I must mention that retrying the devicemapper.DeleteDevice call in devices.deleteTransaction doesn't suffer from this issue.

I'm not a maintainer, so I can't speak to what maintainers would prefer. But just because it works doesn't mean it's a proper fix to the problem, and I'm worried that patching the symptoms like this will make debugging future issues harder.

slp · 2017-06-30T11:31:29Z

@cyphar

I'm not a maintainer, so I can't speak to what maintainers would prefer. But just because it works doesn't mean it's a proper fix to the problem, and I'm worried that patching the symptoms like this will make debugging future issues harder.

Both changes are just patching the symptoms. The actual problem, as we discussed in the other PR, is that, while conainer A is trying to deactivate and remove a device, container B (accidentally) is keeping a temporary (is being dereferenced by Unmount) reference to a mount point from A's namespace, keeping the device busy.

The only signifcant difference between both approaches is retrying RemoveDevice vs. retrying DeleteDevice. Why the latter worries you but the first one doesn't?

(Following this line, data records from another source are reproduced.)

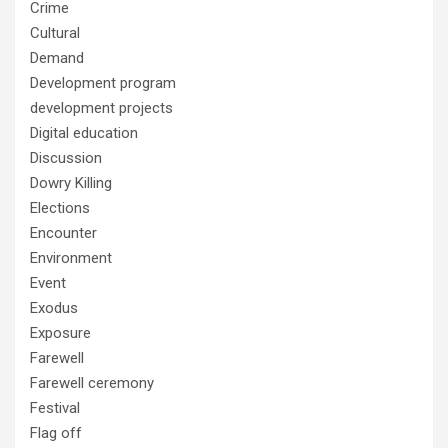
Crime
Cultural
Demand
Development program
development projects
Digital education
Discussion
Dowry Killing
Elections
Encounter
Environment
Event
Exodus
Exposure
Farewell
Farewell ceremony
Festival
Flag off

cyphar · 2017-06-30T11:37:10Z

@slp

Actually you're right, however I would argue this patch actually fixes a semantic issue in deferred removal and deletion. If you have deferred removal but not deferred deletion, then when you want to delete something it doesn't make sense to defer the removal and then do a blocking delete operation. I'm under the impression that this is one of the things that libdm doesn't like.

The only signifcant difference between both approaches is retrying RemoveDevice vs. retrying DeleteDevice. Why the latter worries you but the first one doesn't?

I wish we didn't do any retrying, but as I said above it's possible that the retrying changes are orthogonal to this semantic issue. I have a feeling that the final "solution" is going to be retrying though, despite it's issues simply due to the complexity of solving this properly.

slp · 2017-06-30T12:29:39Z

@cyphar

Actually you're right, however I would argue this patch actually fixes a semantic issue in deferred removal and deletion. If you have deferred removal but not deferred deletion, then when you want to delete something it doesn't make sense to defer the removal and then do a blocking delete operation.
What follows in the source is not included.